Ces dernières années, les gouvernements britanniques successifs ont tenté d'endiguer l'arrivée clandestine de migrants par la Manche. Près de 37.000 personnes sont parvenues à entrer ainsi au Royaume-Uni en 2024, 25% de plus qu'en 2023. Au moins 78 personnes sont mortes dans ces traversées, selon l'Organisation internationale pour les migrations (OIM).
- mieux qu'un documentaire "ennuyeux" -
"L'émission explore les diverses opinions, parfois polarisées dans notre société, sous un angle nouveau", a défendu un porte-parole du programme.
Mais pour Myria Georgiou, professeure de communication à la London School of Economics, le "succès" des émissions de téléréalité "dépend totalement de leur capacité à diffuser des opinions choquantes".
"Je suis certaine que les candidats participent pour ce côté choquant, (pour voir) lequel aura les opinions les plus extrêmes", dit-elle à l'AFP.
Certains spectateurs et des associations ont toutefois salué le choix de Channel 4 de diffuser ce programme en première partie de soirée. Comme Refugee Council, ONG de soutien aux réfugiés, qui juge l'initiative "bienvenue".

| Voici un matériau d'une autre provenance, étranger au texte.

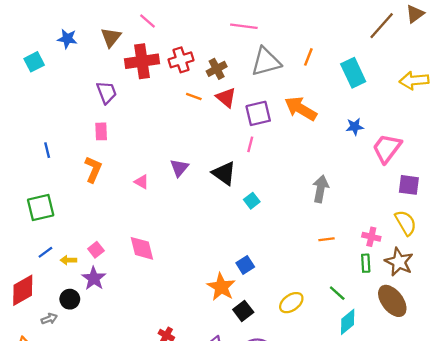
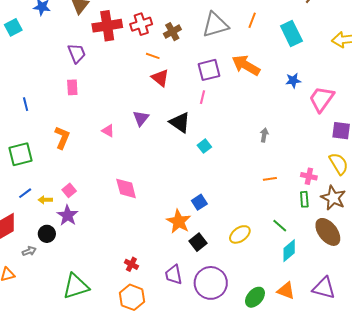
red triangle: (226, 98) -> (160, 78), moved
orange L-shape: (93, 169) -> (62, 138), moved
gray arrow: (321, 189) -> (264, 135), size x0.6
pink diamond: (142, 248) -> (126, 188), moved

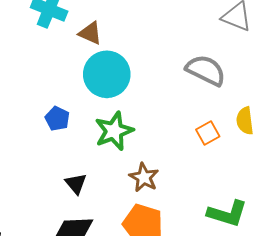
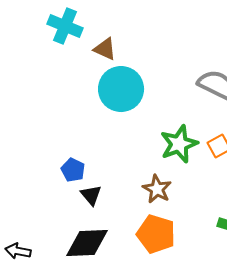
blue pentagon: (57, 119) -> (73, 170), moved
green star: (114, 131) -> (179, 144), moved

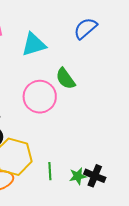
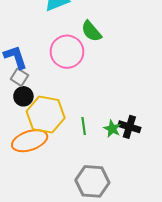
green star: (78, 176) -> (112, 129), turned -30

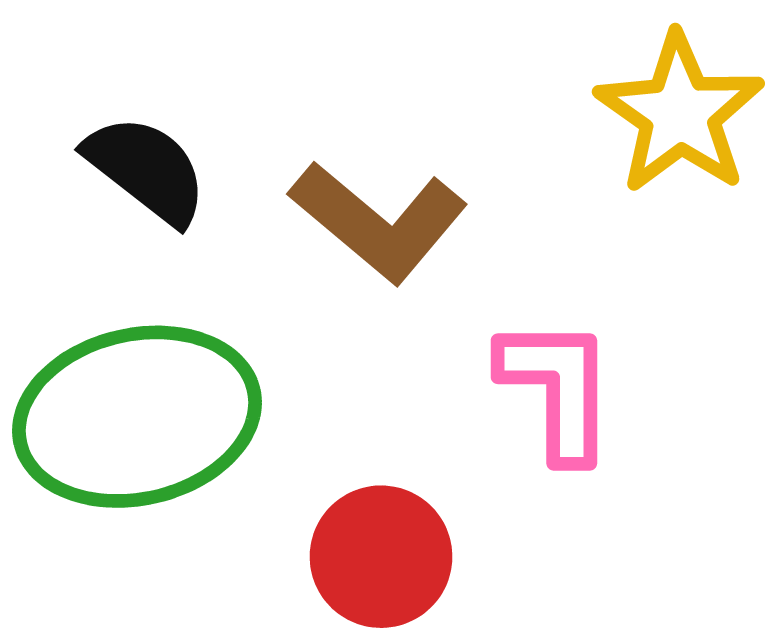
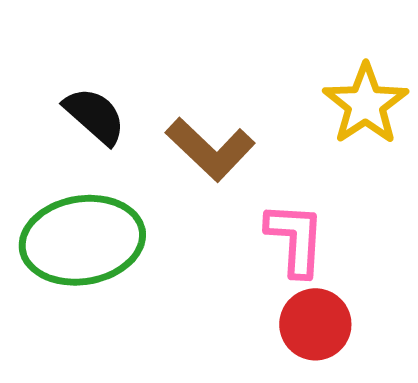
red circle: (381, 557) -> (315, 324), moved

"Certains des propos et opinions exprimés dans le premier épisode ont mis beaucoup de gens mal à l'aise. Mais au moins un candidat affirme maintenant que son expérience l'a rendu plus sensible aux réfugiés", a-t-elle réagi sur X.
Pour Chloe Dobbs, c'est "un show très amusant que beaucoup de gens voudront regarder". Probablement "beaucoup plus qu'un documentaire traditionnel et ennuyeux".
- "nauséabonde" -
Dans un bâtiment endommagé de Raqqa, ancienne "capitale" du groupe jihadiste Etat islamique (EI), une famille propose à Dave et deux autres candidats de les loger pour la nuit. "C'est très aimable à vous de nous accueillir dans votre maison", répond Dave sans aucune ironie.

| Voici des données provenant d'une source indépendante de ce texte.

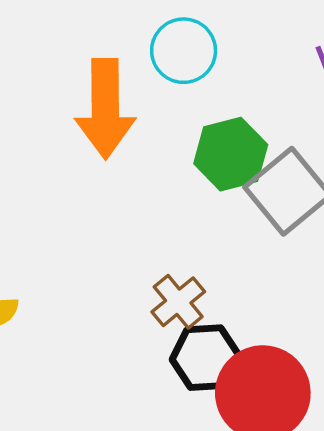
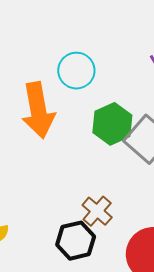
black hexagon: (206, 358) -> (76, 241), moved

Dans un des "défis" qu'ils doivent relever, les candidats s'embarquent dans la simulation d'une traversée maritime sur une petite embarcation.
L'épreuve a été un moment de bascule pour Chloe, qui avait auparavant estimé que certains migrants y voient une expérience "amusante".

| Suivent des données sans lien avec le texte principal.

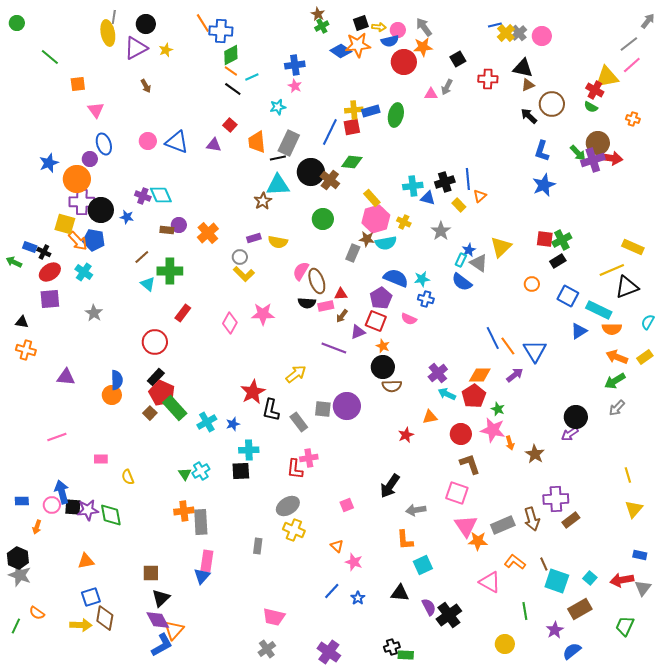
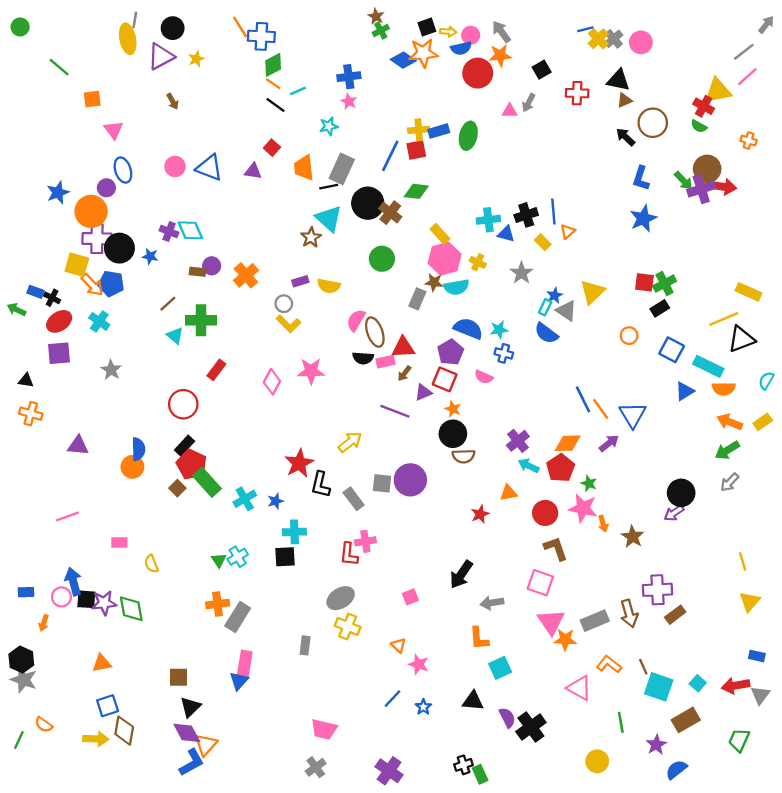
cyan triangle: (278, 185) -> (329, 219), turned 45
red triangle: (341, 294) -> (403, 347), size x1.5
gray rectangle: (201, 522) -> (238, 617), turned 35
green rectangle: (406, 655) -> (480, 774), turned 63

"C'est à ce moment-là que ça m'a vraiment frappé. Mon Dieu, les gens doivent vraiment être désespérés pour monter à bord de ces bateaux", explique-t-elle.
Mais cette simulation a choqué, jusqu'en France où le président de la région Hauts-de-France Xavier Bertrand l'a jugée "nauséabonde".
"Des centaines de personnes sont mortes dans la Manche ces dernières années. Cette situation est un drame humanitaire, pas l'objet d'un jeu", a-t-il dénoncé sur X, en appelant Channel 4 à déprogrammer l'émission.
Elle est inspirée d'un programme australien diffusé au début des années 2010, au moment où la classe politique s'y divisait sur la manière de lutter contre les arrivées illégales de migrants par bateau.
Pour Myria Georgiou, son retour dix ans plus tard au Royaume-Uni n'est pas anodin, car "des dirigeants politiques, au niveau national comme mondial, ont banalisé les opinions les plus outrancières".
Et "la politique étant devenue un divertissement, ce n'est pas surprenant que le divertissement devienne politique".